Amoma is a travel e-commerce website. We offer hotels to consumers via direct traffic and price comparison websites, and to travel agents and tour operators. We’re a fast growing company, and the IT department has multiple software and infrastructure projects running in parallel.
Our systems are complex, and we have a lot of challenges surrounding the high load nature of the business. We write object oriented, unit & functionally tested code, and deploy to build, test, preprod and production using Jenkins for Continuous Integration and Continuous Deployment. We deploy automatically to production on (at least) daily basis. We have both a classic datacentre running Debian servers over XenServer hypervisors, and are migrating increasing amounts of our servers and services to AWS.
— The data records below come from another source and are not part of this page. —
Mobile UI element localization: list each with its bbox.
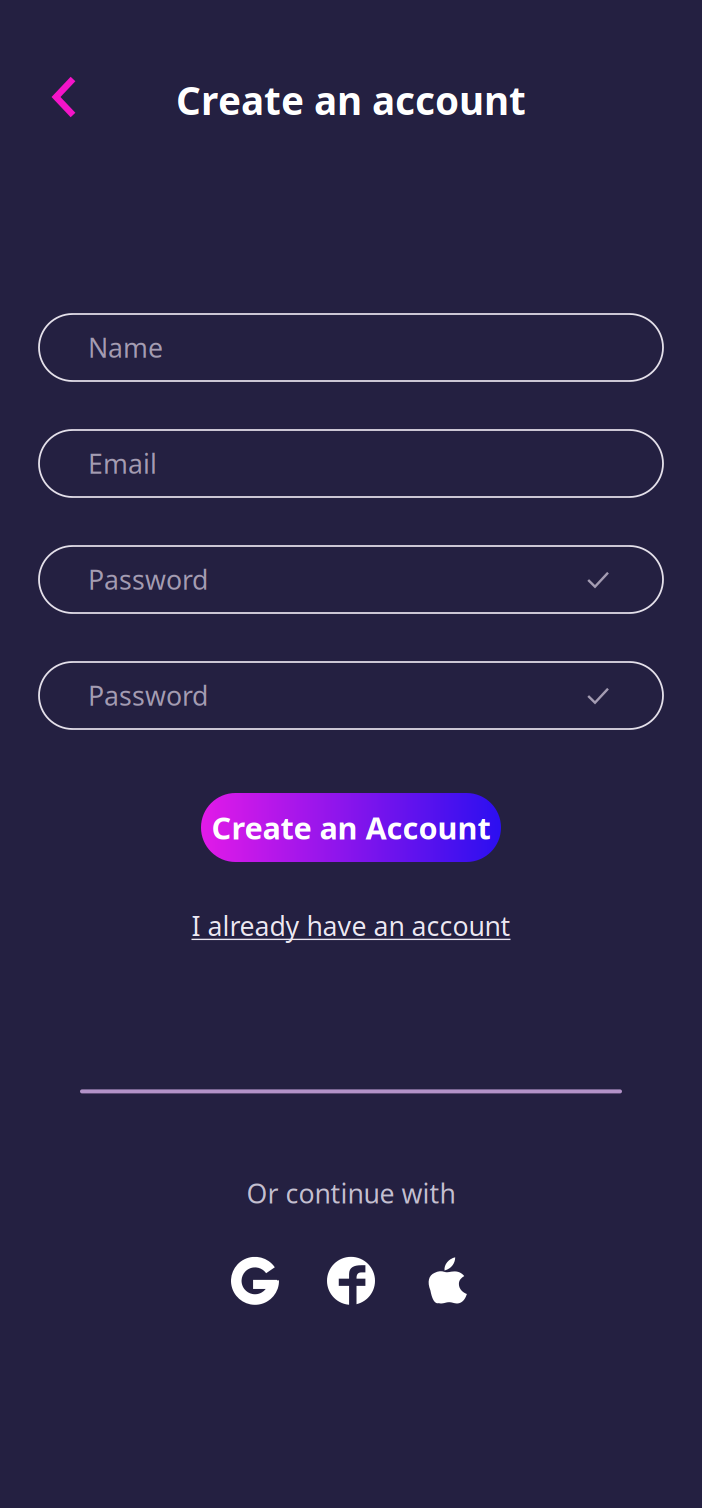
- button[interactable]: Email: [39, 430, 663, 497]
- button[interactable]: Create an Account: [201, 793, 501, 862]
- staticText: Password: [88, 678, 208, 713]
- button[interactable]: Back: [0, 63, 99, 137]
- staticText: Create an Account: [212, 807, 490, 848]
- button[interactable]: Password: [39, 662, 663, 729]
- staticText: Password: [88, 562, 208, 597]
- button[interactable]: Name: [39, 314, 663, 381]
- button[interactable]: Password: [39, 546, 663, 613]
- button[interactable]: Continue with Google: [207, 1251, 303, 1311]
- staticText: Name: [88, 330, 163, 365]
- staticText: Or continue with: [246, 1175, 456, 1211]
- button[interactable]: I already have an account: [192, 902, 510, 949]
- staticText: I already have an account: [192, 908, 510, 943]
- button[interactable]: Continue with Apple: [399, 1251, 495, 1311]
- button[interactable]: Continue with Facebook: [303, 1251, 399, 1311]
- staticText: Email: [88, 446, 157, 481]
- staticText: Create an account: [176, 74, 526, 126]
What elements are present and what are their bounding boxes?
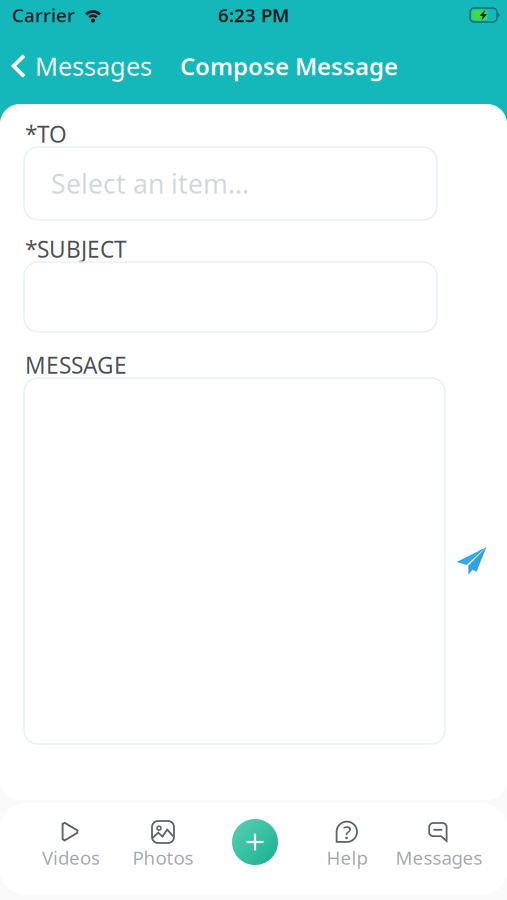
staticText: 6:23 PM (218, 3, 289, 27)
button[interactable]: Videos (25, 819, 117, 881)
staticText: Messages (35, 49, 152, 83)
staticText: Photos (132, 845, 194, 870)
staticText: Select an item… (51, 166, 249, 201)
staticText: *SUBJECT (25, 234, 127, 264)
staticText: Videos (42, 845, 100, 870)
button[interactable]: Send (445, 534, 499, 588)
button[interactable]: New message (209, 819, 301, 881)
button[interactable]: Photos (117, 819, 209, 881)
staticText: ? (343, 820, 351, 844)
button[interactable]: Messages (393, 819, 485, 881)
staticText: Carrier (12, 3, 75, 27)
button[interactable]: ? (301, 819, 393, 881)
staticText: MESSAGE (25, 350, 127, 380)
staticText: Help (326, 845, 368, 870)
staticText: Messages (396, 845, 482, 870)
button[interactable]: Messages (0, 40, 160, 92)
button[interactable] (0, 262, 437, 332)
staticText: *TO (25, 119, 67, 149)
button[interactable]: Select an item… (0, 147, 437, 220)
staticText: Compose Message (180, 50, 398, 82)
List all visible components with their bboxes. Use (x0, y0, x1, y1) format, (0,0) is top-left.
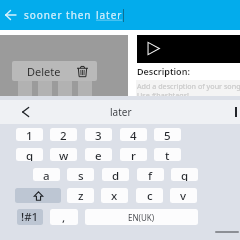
staticText: Add a description of your song (137, 81, 240, 91)
button[interactable]: e (85, 148, 112, 161)
staticText: r (131, 148, 136, 161)
staticText: , (62, 210, 66, 225)
button[interactable]: r (120, 148, 147, 161)
button[interactable]: Shift (15, 188, 61, 203)
button[interactable]: Back (0, 0, 21, 30)
button[interactable]: t (154, 148, 181, 161)
staticText: s (78, 168, 84, 181)
staticText: d (112, 168, 120, 181)
button[interactable]: 1 (16, 128, 43, 141)
button[interactable]: later (96, 100, 146, 124)
staticText: later (110, 105, 132, 119)
button[interactable]: x (101, 188, 128, 203)
staticText: 3 (95, 128, 102, 141)
button[interactable]: 4 (120, 128, 147, 141)
staticText: q (26, 148, 34, 161)
staticText: t (165, 148, 170, 161)
staticText: Description: (137, 65, 190, 77)
button[interactable]: f (137, 168, 164, 181)
button[interactable]: Delete (12, 61, 97, 81)
staticText: w (59, 148, 69, 161)
button[interactable]: d (102, 168, 129, 181)
staticText: Delete (27, 64, 61, 79)
button[interactable]: s (67, 168, 94, 181)
button[interactable]: z (67, 188, 94, 203)
button[interactable]: comma (50, 209, 78, 225)
staticText: 1 (26, 128, 33, 141)
button[interactable]: EN(UK) (85, 209, 198, 225)
staticText: EN(UK) (128, 212, 155, 223)
button[interactable]: Add a description of your song (136, 80, 240, 98)
button[interactable]: Play video (137, 35, 240, 63)
staticText: later (96, 8, 123, 22)
staticText: Use #hashtags! (137, 90, 190, 100)
staticText: f (148, 168, 153, 181)
button[interactable]: g (171, 168, 198, 181)
staticText: g (181, 168, 189, 181)
staticText: 5 (164, 128, 171, 141)
staticText: x (111, 188, 118, 203)
staticText: 2 (60, 128, 67, 141)
button[interactable]: Symbols (17, 209, 43, 225)
button[interactable]: a (33, 168, 60, 181)
staticText: v (180, 188, 187, 203)
staticText: a (43, 168, 50, 181)
staticText: sooner then (24, 8, 96, 22)
button[interactable]: c (136, 188, 163, 203)
staticText: z (78, 188, 84, 203)
staticText: 4 (130, 128, 137, 141)
button[interactable]: 3 (85, 128, 112, 141)
button[interactable]: w (50, 148, 77, 161)
button[interactable]: q (16, 148, 43, 161)
button[interactable]: 5 (154, 128, 181, 141)
button[interactable]: v (170, 188, 197, 203)
button[interactable]: Previous suggestions (0, 100, 50, 124)
staticText: c (147, 188, 153, 203)
staticText: e (95, 148, 102, 161)
staticText: !#1 (21, 209, 39, 225)
button[interactable]: 2 (50, 128, 77, 141)
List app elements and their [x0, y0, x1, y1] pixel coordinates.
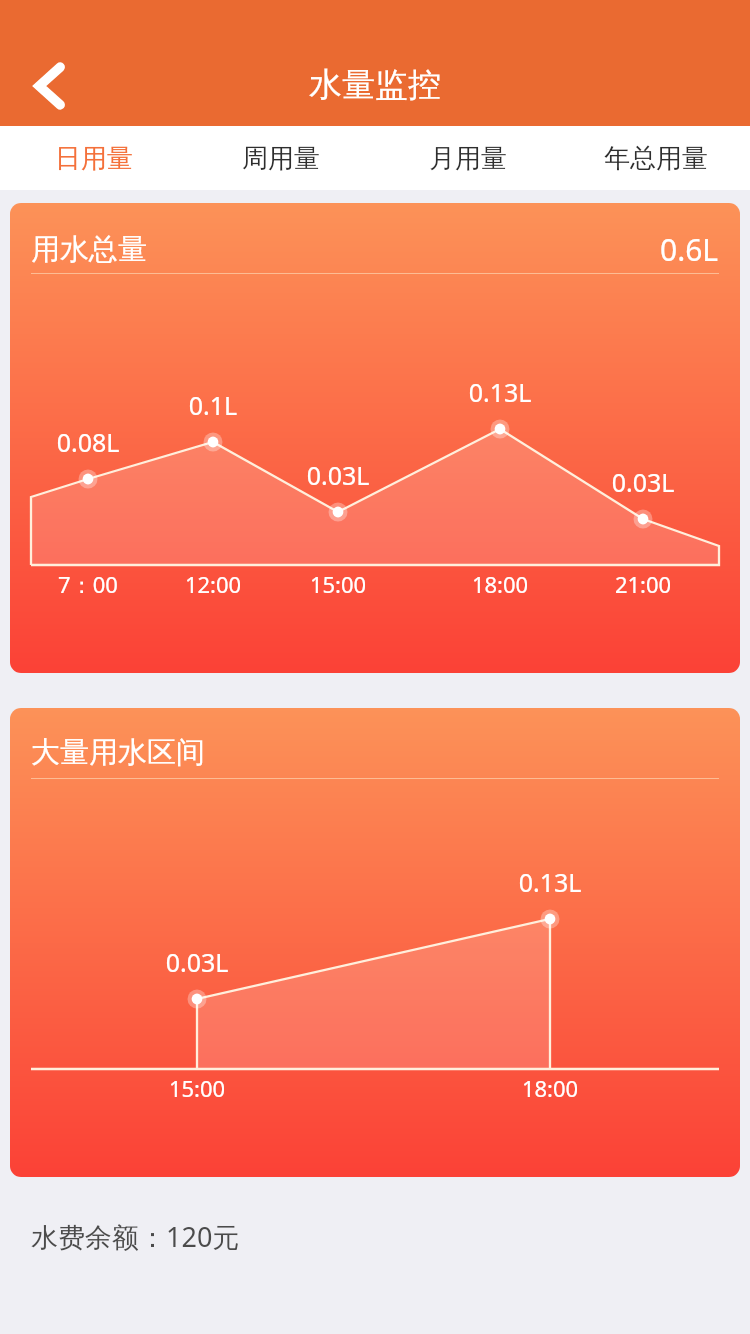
button[interactable]: 用水总量: [10, 203, 740, 673]
staticText: 0.6L: [660, 229, 719, 270]
staticText: 周用量: [242, 142, 320, 175]
staticText: 水量监控: [309, 64, 441, 106]
staticText: 12:00: [165, 569, 261, 599]
staticText: 0.13L: [455, 375, 545, 409]
staticText: 18:00: [452, 569, 548, 599]
staticText: 用水总量: [31, 231, 147, 268]
staticText: 7：00: [40, 569, 136, 599]
staticText: 15:00: [149, 1073, 245, 1103]
staticText: 0.03L: [293, 458, 383, 492]
staticText: 0.13L: [505, 865, 595, 899]
staticText: 水费余额：120元: [31, 1218, 240, 1255]
staticText: 21:00: [595, 569, 691, 599]
staticText: 月用量: [429, 142, 507, 175]
staticText: 15:00: [290, 569, 386, 599]
button[interactable]: 周用量: [187, 126, 374, 190]
button[interactable]: 大量用水区间: [10, 708, 740, 1177]
button[interactable]: 日用量: [0, 126, 187, 190]
staticText: 18:00: [502, 1073, 598, 1103]
button[interactable]: Back: [12, 48, 88, 124]
staticText: 0.1L: [168, 388, 258, 422]
button[interactable]: 年总用量: [562, 126, 750, 190]
staticText: 年总用量: [604, 142, 708, 175]
staticText: 日用量: [55, 142, 133, 175]
staticText: 0.03L: [598, 465, 688, 499]
staticText: 0.08L: [43, 425, 133, 459]
button[interactable]: 月用量: [374, 126, 562, 190]
staticText: 0.03L: [152, 945, 242, 979]
staticText: 大量用水区间: [31, 734, 205, 771]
We use Zabbix, Graylog2, site24x7 and some internal developed tools to monitor production, and have a ”fix first, fix once” policy – we ensure that any error that occurs is fixed, the solution automated and monitored so that we never have to worry about it again.
If you want to start building infrastructure-as-code, and want to work in an environment where the aim is you will never log on to a server, then this role is for you. You will be creating servers and systems using Salt Stack, TestInfra, Terraform and Jenkins. You will be researching an implementing systems using the latest software and services within AWS and our Data Centre.
The level of complexity in our infrastructure and involved in our new projects is motivating us to evolve. Here’s a list of projects that we are working on at the moment:
· Moving parts of our heavy-computing infrastructure into AWS. This will be setup using fully automated provisioning, with all infrastructure and code elements fully tested using continuous integration. It will scale automatically using a custom-designed rules engine, and be entirely fault tolerant.
· Enabling the same level of automation and auto-scaling to our existing Data Centre. We need to have the same elasticity, ease of deployment and stability as we will have in Amazon’s cloud.
What the role will involve
· Operational Analysis (learning & understanding the business domain + monitor business domain metrics)
· Monitoring production using our monitoring systems (Zabbix, Graylog, etc)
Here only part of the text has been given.